1. Selecting a route that poses chemical and process challenges
Using intermediates in your synthetic route that are hazardous or unstable can create chemical and process challenges during large-scale manufacturing. For example, gas compounds present safe-handling risks due to their toxicities and large-scale handling issues; and liquid compounds are difficult to purify because they require high vacuum distillations, which complicates the separation of compounds/impurities. Instead, use solid compounds, as they provide more opportunities to enhance quality through techniques, such as crystallization, solvent extractions, precipitation, slurrying, filtering, and washing. Proper scouting and selection of your reaction scheme is critical in identifying and evaluating potential scale-up issues due to incompatible intermediates. If route selection is not evaluated properly, this may lead to route or process changes at a later stage, impacting regulatory filing and the timeline of the development program.

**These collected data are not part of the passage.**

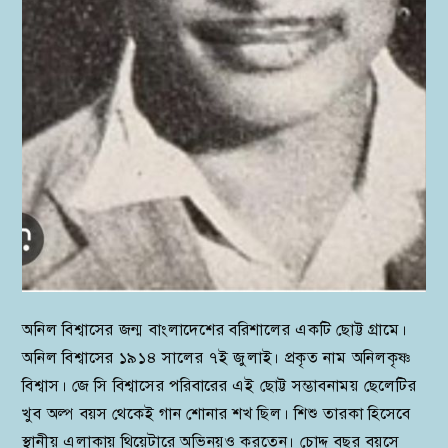
অনিল বিশ্বাসের জন্ম বাংলাদেশের বরিশালের একটি ছোট্ট গ্রামে।
অনিল বিশ্বাসের ১৯১৪ সালের ৭ই জুলাই। প্রকৃত নাম অনিলকৃষ্ণ
বিশ্বাস। জে সি বিশ্বাসের পরিবারের এই ছোট্ট সম্ভাবনাময় ছেলেটির
খুব অল্প বয়স থেকেই গান শোনার শখ ছিল। শিশু তারকা হিসেবে
স্থানীয় এলাকায় থিয়েটারে অভিনয়ও করতেন। চোদ্দ বছর বয়সে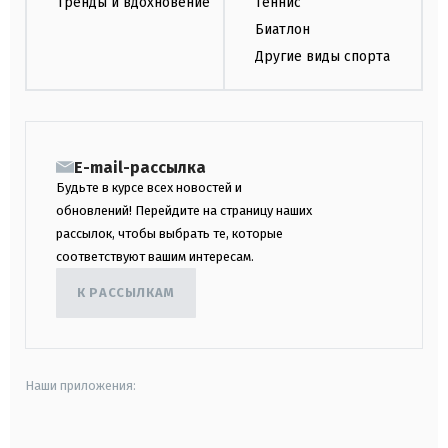
Тренды и вдохновение
Теннис
Биатлон
Другие виды спорта
E-mail-рассылка
Будьте в курсе всех новостей и
обновлений! Перейдите на страницу наших
рассылок, чтобы выбрать те, которые
соответствуют вашим интересам.
К РАССЫЛКАМ
Наши приложения: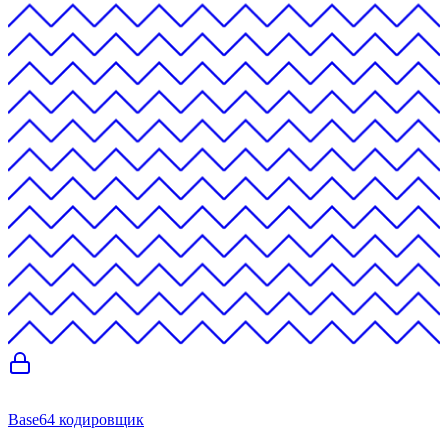
Base64 кодировщик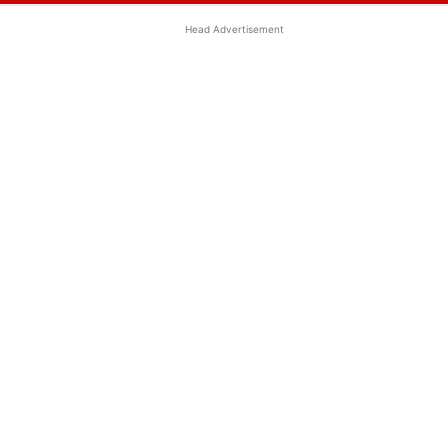
Head Advertisement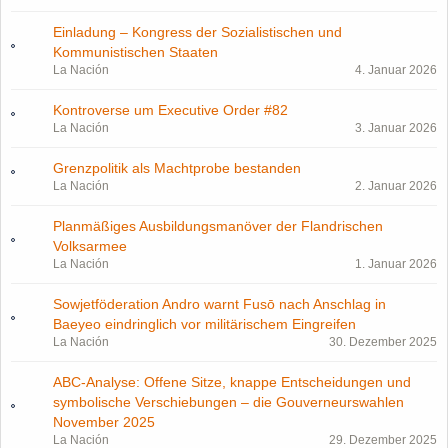
Einladung – Kongress der Sozialistischen und
Kommunistischen Staaten
La Nación
4. Januar 2026
Kontroverse um Executive Order #82
La Nación
3. Januar 2026
Grenzpolitik als Machtprobe bestanden
La Nación
2. Januar 2026
Planmäßiges Ausbildungsmanöver der Flandrischen
Volksarmee
La Nación
1. Januar 2026
Sowjetföderation Andro warnt Fusō nach Anschlag in
Baeyeo eindringlich vor militärischem Eingreifen
La Nación
30. Dezember 2025
ABC-Analyse: Offene Sitze, knappe Entscheidungen und
symbolische Verschiebungen – die Gouverneurswahlen
November 2025
La Nación
29. Dezember 2025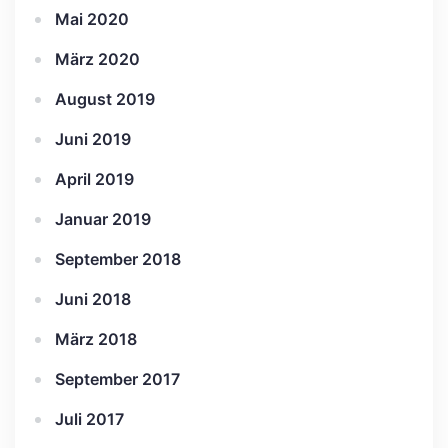
Mai 2020
März 2020
August 2019
Juni 2019
April 2019
Januar 2019
September 2018
Juni 2018
März 2018
September 2017
Juli 2017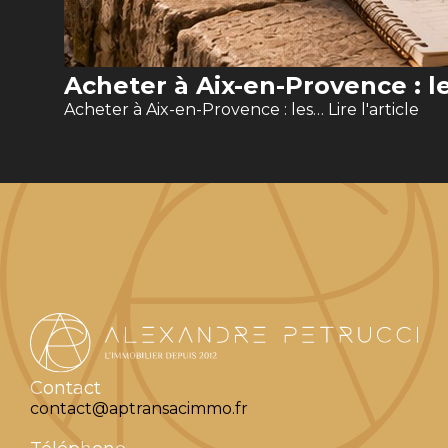
Acheter à Aix-en-Provence : le
Acheter à Aix-en-Provence : les…
Lire l'article
Contact
contact@aptransacimmo.fr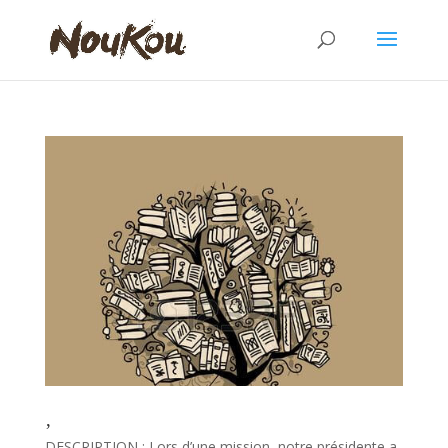
Réhabilitation d’une ancienne église en bibliothèque
DESCRIPTION : Lors d’une mission, notre présidente a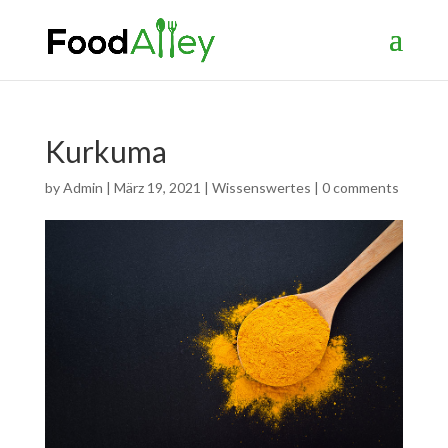
Kurkuma
by
Admin
|
März 19, 2021
|
Wissenswertes
|
0 comments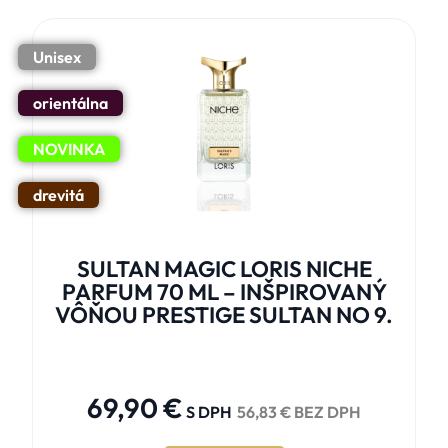
Unisex
orientálna
NOVINKA
drevitá
SULTAN MAGIC LORIS NICHE
PARFUM 70 ML – INŠPIROVANÝ
VÔŇOU PRESTIGE SULTAN NO 9.





69,90
€
S DPH
56,83
€
BEZ DPH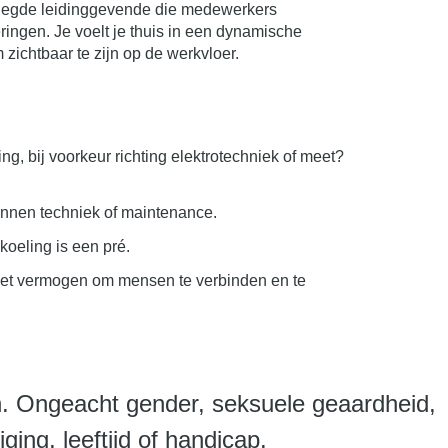
rlegde leidinggevende die medewerkers
ringen. Je voelt je thuis in een dynamische
zichtbaar te zijn op de werkvloer.
g, bij voorkeur richting elektrotechniek of meet?
binnen techniek of maintenance.
oeling is een pré.
et vermogen om mensen te verbinden en te
n. Ongeacht gender, seksuele geaardheid,
iging, leeftijd of handicap.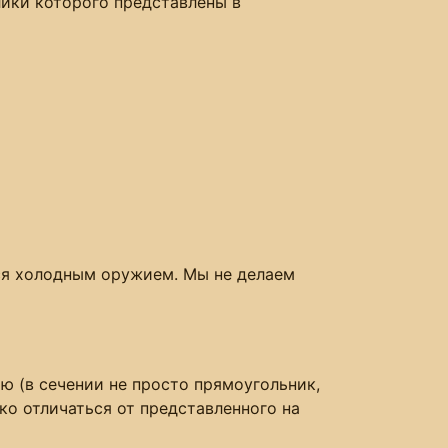
ики которого представлены в
ся холодным оружием. Мы не делаем
ю (в сечении не просто прямоугольник,
ко отличаться от представленного на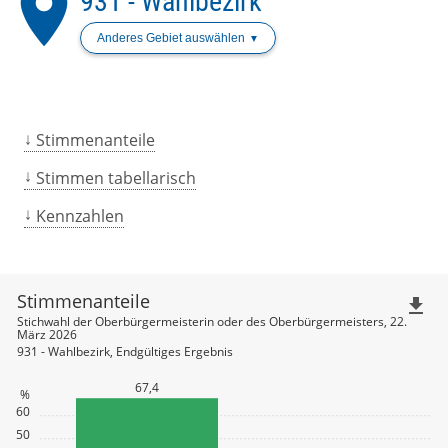
place
931 - Wahlbezirk
Anderes Gebiet auswählen
Stimmenanteile
Stimmen tabellarisch
Kennzahlen
Stimmenanteile
file_download
Stichwahl der Oberbürgermeisterin oder des Oberbürgermeisters, 22.
März 2026
931 - Wahlbezirk, Endgültiges Ergebnis
67,4
%
60
50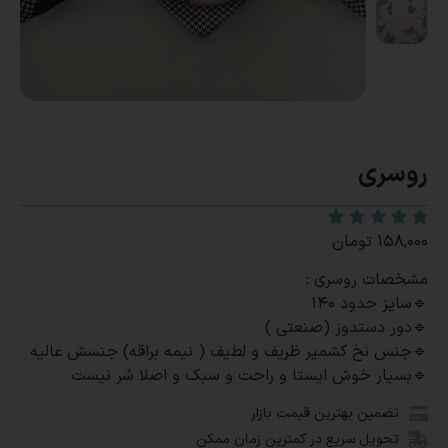
روسری
۱۵۸,۰۰۰
تومان
مشخصات روسری :
🔹سایز حدود 140
🔹دور دستدوز (صنعتی )
🔹جنس نخ کشمیر ظریف و لطیف ( نیمه براقه) جنسش عالیه
🔹بسیار خوش ایستا و راحت و سبک و اصلا سُر نیست
تضمین بهترین قیمت بازار
تحویل سریع در کمترین زمان ممکن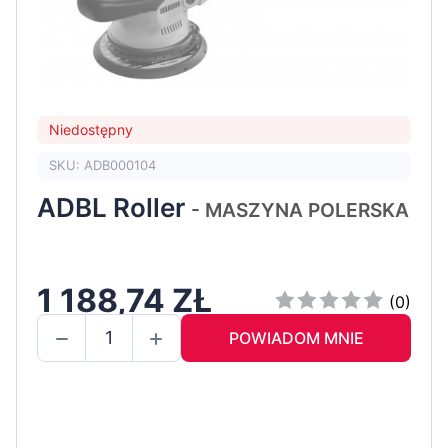
Niedostępny
SKU: ADB000104
ADBL Roller
- MASZYNA POLERSKA
1 188,74 ZŁ
(0)
POWIADOM MNIE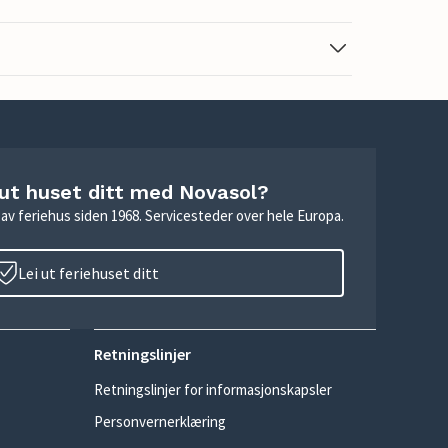
 ut huset ditt med Novasol?
ie av feriehus siden 1968. Servicesteder over hele Europa.
Lei ut feriehuset ditt
Retningslinjer
Retningslinjer for informasjonskapsler
Personvernerklæring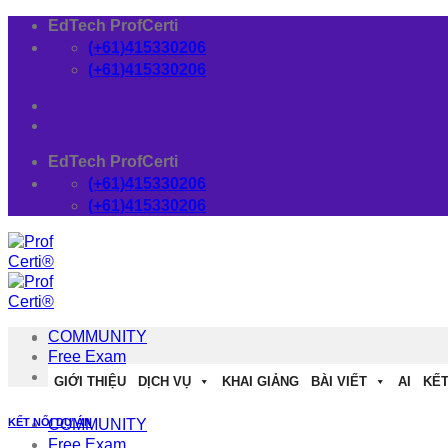
Skip
EdTech ProfCerti
to
(+61)415330206
content
(+61)415330206
EdTech ProfCerti
(+61)415330206
(+61)415330206
COMMUNITY
Free Exam
Download
GIỚI THIỆU
DỊCH VỤ
KHAI GIẢNG
BÀI VIẾT
AI
KẾT
KẾT NỐI DỰ ÁN
COMMUNITY
Free Exam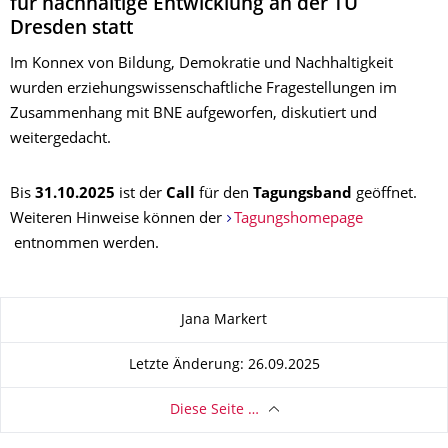
für nachhaltige Entwicklung an der TU
Dresden statt
Im Konnex von Bildung, Demokratie und Nachhaltigkeit
wurden erziehungswissenschaftliche Fragestellungen im
Zusammenhang mit BNE aufgeworfen, diskutiert und
weitergedacht.
Bis
31.10.2025
ist der
Call
für den
Tagungsband
geöffnet.
Weiteren Hinweise können der
Tagungshomepage
entnommen werden.
Zu dieser Seite
Jana Markert
Letzte Änderung: 26.09.2025
Diese Seite …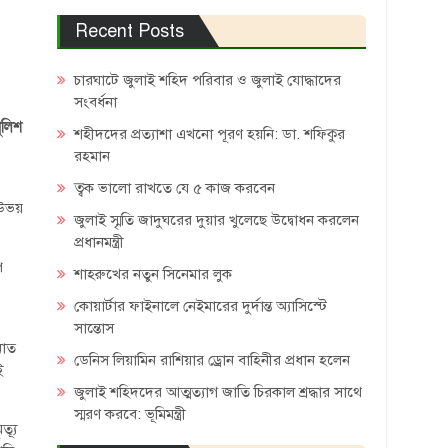
Recent Posts
চারঘাটে জুলাই শহিদ পরিবার ও জুলাই যোদ্ধাদের
সংবর্ধনা
ুলিশ
শহীদদের প্রত্যাশা এখনো পূরণ হয়নি: ডা. শফিকুর
রহমান
ত্বক ভালো রাখতে যে ৫ কাজ করবেন
 উভয়
জুলাই স্মৃতি জাদুঘরের দুয়ার খুলেছে উদ্বোধন করলেন
প্রধানমন্ত্রী
ি
শাহরুখের নতুন সিনেমার লুক
কোয়ার্টার ফাইনালে নেইমারের দুর্দান্ত অ্যাসিস্টে
সান্তোস
নাত
ডেনিস লিয়ামিন রাশিয়ার ড্রোন বাহিনীর প্রধান হলেন
ই
জুলাই শহিদদের আত্মত্যাগ জাতি চিরকাল শ্রদ্ধার সাথে
স্মরণ করবে: ভূমিমন্ত্রী
্যূ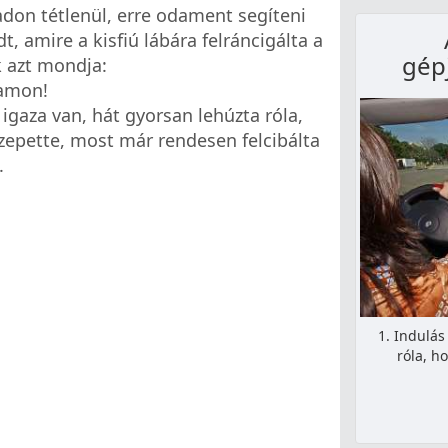
adon tétlenül, erre odament segíteni
, amire a kisfiú lábára felráncigálta a
gép
k azt mondja:
bamon!
igaza van, hát gyorsan lehúzta róla,
zepette, most már rendesen felcibálta
.
1. Indulás
róla, h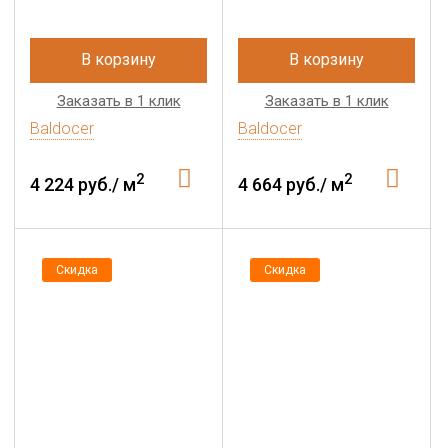
В корзину
В корзину
Заказать в 1 клик
Заказать в 1 клик
Baldocer
Baldocer
2
2
4 224 руб./ м
4 664 руб./ м
Скидка
Скидка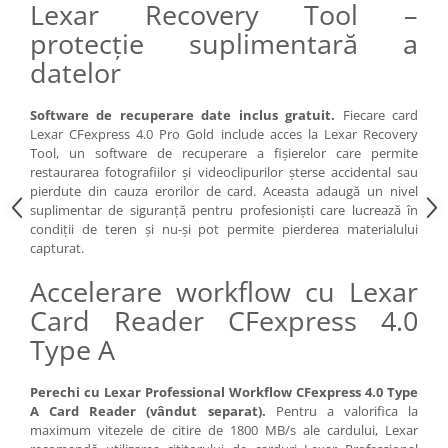
Lexar Recovery Tool –
Trepiede si monopiede
protecție suplimentară a
Trepiede foto
datelor
Trepiede video
Trepied / Monopied Carbon
Software de recuperare date inclus gratuit.
Fiecare card
Trepiede pentru compacte /
Lexar CFexpress 4.0 Pro Gold include acces la Lexar Recovery
webcam-uri
Tool, un software de recuperare a fișierelor care permite
restaurarea fotografiilor și videoclipurilor șterse accidental sau
Monopiede foto/video
pierdute din cauza erorilor de card. Aceasta adaugă un nivel
suplimentar de siguranță pentru profesioniști care lucrează în
Cap trepied si monopied
condiții de teren și nu-și pot permite pierderea materialului
Carucioare trepied (Dolly)
capturat.
Placute cap trepied
Accelerare workflow cu Lexar
Huse trepied / stativ lumini
Card Reader CFexpress 4.0
Sina Focus pentru Macro
Type A
Accesorii trepiede si monopiede
Perechi cu Lexar Professional Workflow CFexpress 4.0 Type
Selfie Stick
A Card Reader (vândut separat).
Pentru a valorifica la
maximum vitezele de citire de 1800 MB/s ale cardului, Lexar
Studio/Lumini si accesorii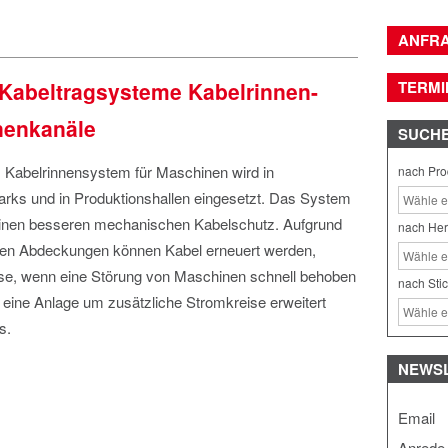
ANFR
abeltragsysteme Kabelrinnen-
TERMI
nenkanäle
SUCH
abelrinnensystem für Maschinen wird in
nach Pro
rks und in Produktionshallen eingesetzt. Das System
einen besseren mechanischen Kabelschutz. Aufgrund
nach Her
ren Abdeckungen können Kabel erneuert werden,
ise, wenn eine Störung von Maschinen schnell behoben
nach Sti
eine Anlage um zusätzliche Stromkreise erweitert
s.
NEWS
Email
Anrede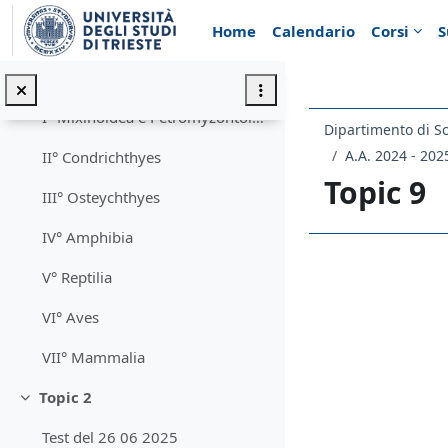
Vai al contenuto principale
Home
Calendario
Corsi
S
Premessa
Topic 1
Minimizza
I° Mixinoidea e Petromyzontoidea
Dipartimento di Sc
A.A. 2024 - 202
II° Condrichthyes
Topic 9
III° Osteychthyes
IV° Amphibia
Schema d
V° Reptilia
VI° Aves
VII° Mammalia
Topic 2
Minimizza
Test del 26 06 2025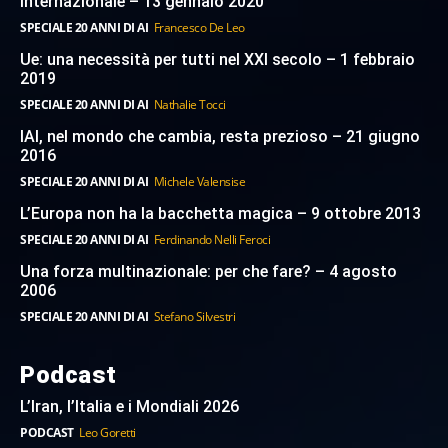
internazionale – 13 gennaio 2020
SPECIALE 20 ANNI DI AI
Francesco De Leo
Ue: una necessità per tutti nel XXI secolo – 1 febbraio
2019
SPECIALE 20 ANNI DI AI
Nathalie Tocci
IAI, nel mondo che cambia, resta prezioso – 21 giugno
2016
SPECIALE 20 ANNI DI AI
Michele Valensise
L’Europa non ha la bacchetta magica – 9 ottobre 2013
SPECIALE 20 ANNI DI AI
Ferdinando Nelli Feroci
Una forza multinazionale: per che fare? – 4 agosto
2006
SPECIALE 20 ANNI DI AI
Stefano Silvestri
Podcast
L’Iran, l’Italia e i Mondiali 2026
PODCAST
Leo Goretti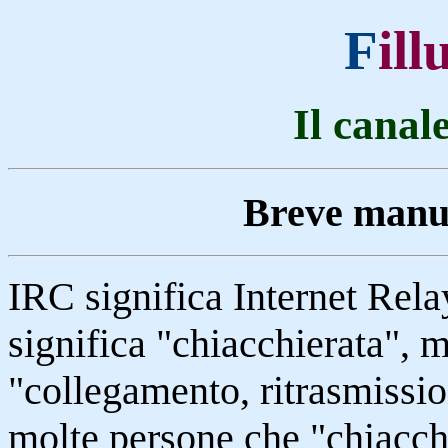
F
il
Il cana
Breve manua
IRC significa Internet Rela
significa "chiacchierata", m
"collegamento, ritrasmissio
molte persone che "chiacchi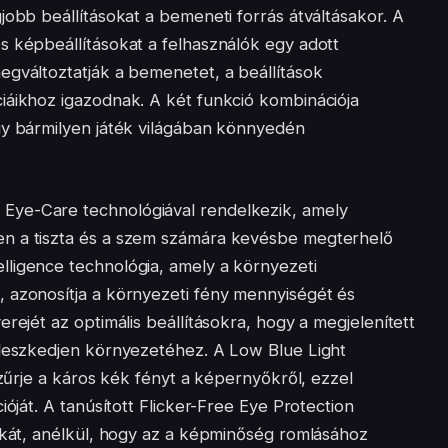
jobb beállításokat a bemeneti forrás átváltásakor. A
s képbeállításokat a felhasználók egy adott
egváltoztatják a bemenetet, a beállítások
iáikhoz igazodnak. A két funkció kombinációja
gy bármilyen játék világában könnyedén
Eye-Care technológiával rendelkezik, amely
n a tiszta és a szem számára kevésbe megterhelő
ligence technológia, amely a környezeti
 azonosítja a környezeti fény mennyiségét és
rejét az optimális beállításokra, hogy a megjelenített
lleszkedjen környezetéhez. A Low Blue Light
szűrje a káros kék fényt a képernyőkről, ezzel
ióját. A tanúsított Flicker-Free Eye Protection
 okát, anélkül, hogy az a képminőség romlásához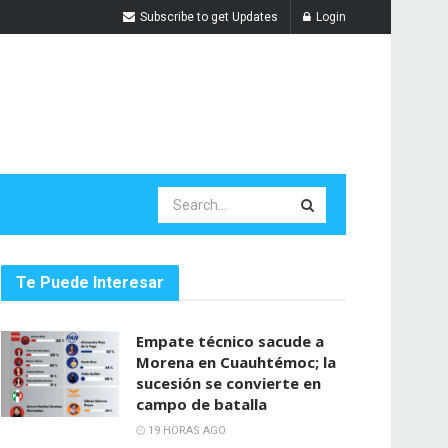
Subscribe to get Updates
Login
Te Puede Interesar
Empate técnico sacude a
Morena en Cuauhtémoc; la
sucesión se convierte en
campo de batalla
19 HORAS AGO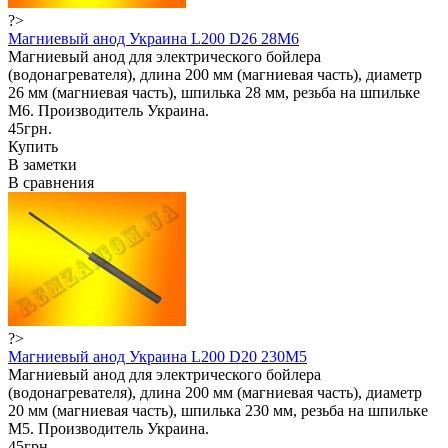
?>
Магниевый анод Украина L200 D26 28M6
Магниевый анод для электрического бойлера
(водонагревателя), длина 200 мм (магниевая часть), диаметр
26 мм (магниевая часть), шпилька 28 мм, резьба на шпильке
М6. Производитель Украина.
45грн.
Купить
В заметки
В сравнения
?>
Магниевый анод Украина L200 D20 230M5
Магниевый анод для электрического бойлера
(водонагревателя), длина 200 мм (магниевая часть), диаметр
20 мм (магниевая часть), шпилька 230 мм, резьба на шпильке
М5. Производитель Украина.
45грн.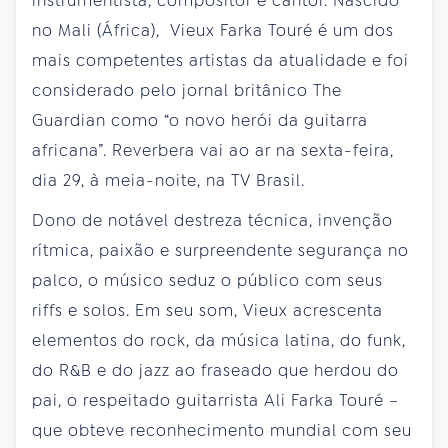
instrumentista, compositor e cantor. Nascido
no Mali (África), Vieux Farka Touré é um dos
mais competentes artistas da atualidade e foi
considerado pelo jornal britânico The
Guardian como “o novo herói da guitarra
africana”. Reverbera vai ao ar na sexta-feira,
dia 29, à meia-noite, na TV Brasil.
Dono de notável destreza técnica, invenção
rítmica, paixão e surpreendente segurança no
palco, o músico seduz o público com seus
riffs e solos. Em seu som, Vieux acrescenta
elementos do rock, da música latina, do funk,
do R&B e do jazz ao fraseado que herdou do
pai, o respeitado guitarrista Ali Farka Touré –
que obteve reconhecimento mundial com seu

2. Using unsafe, not scalable, and/or expensive reagents
Because of the need for medicinal chemists to work quickly to make as many products as possible at a time, they often try to use reagents that are easily available. This can result in synthesis routes that contain effective but sometimes hazardous reagents. For example, lithium aluminum hydride does not pose a serious threat at a scale of 1 to 2 grams, but at a scale of 100 to 200 kilograms, it can create serious safe handling issues caused by its violent reactivity toward moisture/water while liberating hydrogen gas. When a reagent needs to be changed due to safety concerns, more time must be invested in establishing a new process to find a different reagent, validating the process in the laboratory, and then validating it again at the plant level. Some reagents may also be unavailable at commercial volumes, due to their manufacturing criticalities and niche technologies involved, or they may even be too expensive. Therefore, knowing their availability early prevents process changes later to avoid the cost and/or burden of refiling the reagents/process with regulators.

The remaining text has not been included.